Here, I'll point out that Randolph also posted a review of "Django Unchained," a film in which that word is used more than 100 times. In that review, Randolph said the movie was "one of [her] favorite films of the year," and she recommended people go see it because it's "very funny." She also said, "I really appreciate the way it so starkly deals with the issue of slavery."

"And I think one of the things it captures best, in my opinion, is the very twisted, almost surreal relationships, interpersonal relationships that came out of the situation," she said.

But now that a white man with a disability said this word, Randolph and her ilk are singing a different tune. She, and many others, are not only demanding that Davidson apologize for his disability, but that people like him should also be segregated from society.

"And it’s telling he voluntarily left the event after this, as he, on his own accord, could tell what he had done was horrible," Randolph wrote. 

Yes, Grace, he's got a conscience and if you've even read a summary of "I Swear," you'll know that Davidson was subjected to abuse, harassment, and discrimination his entire life because of his Tourette's.

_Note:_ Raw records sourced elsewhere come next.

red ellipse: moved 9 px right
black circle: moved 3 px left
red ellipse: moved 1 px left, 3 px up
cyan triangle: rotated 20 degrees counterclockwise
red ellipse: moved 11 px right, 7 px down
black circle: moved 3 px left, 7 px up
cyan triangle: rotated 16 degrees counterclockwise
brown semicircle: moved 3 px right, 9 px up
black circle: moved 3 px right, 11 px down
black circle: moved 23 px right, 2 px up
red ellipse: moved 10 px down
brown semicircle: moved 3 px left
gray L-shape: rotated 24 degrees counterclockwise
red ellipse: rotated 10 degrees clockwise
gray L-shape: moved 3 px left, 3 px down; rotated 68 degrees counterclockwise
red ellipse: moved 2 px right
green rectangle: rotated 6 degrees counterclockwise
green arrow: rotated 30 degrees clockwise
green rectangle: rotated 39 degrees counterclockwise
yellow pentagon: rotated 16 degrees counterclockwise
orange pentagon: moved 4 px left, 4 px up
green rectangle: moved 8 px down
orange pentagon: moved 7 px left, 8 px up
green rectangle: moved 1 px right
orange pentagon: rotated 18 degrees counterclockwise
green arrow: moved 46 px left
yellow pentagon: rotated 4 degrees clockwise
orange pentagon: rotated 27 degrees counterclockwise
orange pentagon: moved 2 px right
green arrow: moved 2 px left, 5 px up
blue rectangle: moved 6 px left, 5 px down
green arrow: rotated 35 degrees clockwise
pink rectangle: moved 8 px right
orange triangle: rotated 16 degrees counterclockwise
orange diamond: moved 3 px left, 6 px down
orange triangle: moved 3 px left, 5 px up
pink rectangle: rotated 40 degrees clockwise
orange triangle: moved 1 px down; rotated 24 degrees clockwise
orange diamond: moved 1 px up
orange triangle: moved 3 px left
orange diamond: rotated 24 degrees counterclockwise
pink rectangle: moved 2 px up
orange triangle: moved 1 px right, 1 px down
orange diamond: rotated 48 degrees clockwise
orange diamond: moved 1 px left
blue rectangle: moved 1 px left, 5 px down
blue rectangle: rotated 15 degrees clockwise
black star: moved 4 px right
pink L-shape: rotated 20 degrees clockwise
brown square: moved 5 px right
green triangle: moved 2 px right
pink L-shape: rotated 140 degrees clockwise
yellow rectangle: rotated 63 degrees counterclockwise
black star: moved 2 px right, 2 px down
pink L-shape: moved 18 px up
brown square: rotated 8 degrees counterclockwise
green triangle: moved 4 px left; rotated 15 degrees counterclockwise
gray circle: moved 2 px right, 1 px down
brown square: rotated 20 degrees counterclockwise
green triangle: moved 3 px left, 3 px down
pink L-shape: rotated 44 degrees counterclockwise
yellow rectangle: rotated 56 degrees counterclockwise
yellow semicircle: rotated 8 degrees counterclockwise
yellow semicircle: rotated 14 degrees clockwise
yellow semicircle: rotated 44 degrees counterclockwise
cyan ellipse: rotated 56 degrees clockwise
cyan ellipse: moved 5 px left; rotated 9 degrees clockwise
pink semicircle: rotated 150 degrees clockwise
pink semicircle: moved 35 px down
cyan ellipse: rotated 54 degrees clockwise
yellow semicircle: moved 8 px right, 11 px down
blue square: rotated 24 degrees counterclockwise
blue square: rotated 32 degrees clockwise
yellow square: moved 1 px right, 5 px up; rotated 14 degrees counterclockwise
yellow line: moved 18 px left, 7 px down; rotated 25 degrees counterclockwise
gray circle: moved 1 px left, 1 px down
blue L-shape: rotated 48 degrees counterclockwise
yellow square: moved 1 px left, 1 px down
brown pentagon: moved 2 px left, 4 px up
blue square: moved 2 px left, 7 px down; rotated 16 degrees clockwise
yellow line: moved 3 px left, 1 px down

He's been beaten, was unable to go to school, and had his entire life defined by his condition. So he's aware of what his tics can do, but that awareness is not an acknowledgement that what he did was horrible.

He. Had. No. Control.

Randolph even posted a poll about where we should "allow" people like Davidson at events like the BAFTAs.

Incredible.

Contrast this behavior with the way the Left demands we tolerate the anti-social, violent behavior of the mentally ill criminals in cities like New York and Chicago. We're told those people can't be put in hospitals or mental health facilities, and that we can't imprison them for the violent crimes they commit because that's unjust and inhumane.

But a man with a documented medical condition? He must be isolated from society because he hurts Randolph and Carnell's feelings.

The same people who pushed mandatory masking on us so they could go out in public now want the disabled to stay home.

I often say that if the Left didn't have double standards, they wouldn't have any. For years, the Left lectured us about compassion. About inclusion. About destigmatizing mental and neurological conditions. Until it became inconvenient and an opportunity to virtue signal.

John Davidson did not choose his tics. He did not “think” the word. He did not weigh its history and decide to weaponize it. He lives with a documented neurological disorder that has defined — and often damaged — his life. And yet the same crowd that insists society must bend for every other marginalized group suddenly demands that a disabled man stay home.

Inclusion, it turns out, has conditions. And tolerance, for the modern Left, only runs one way.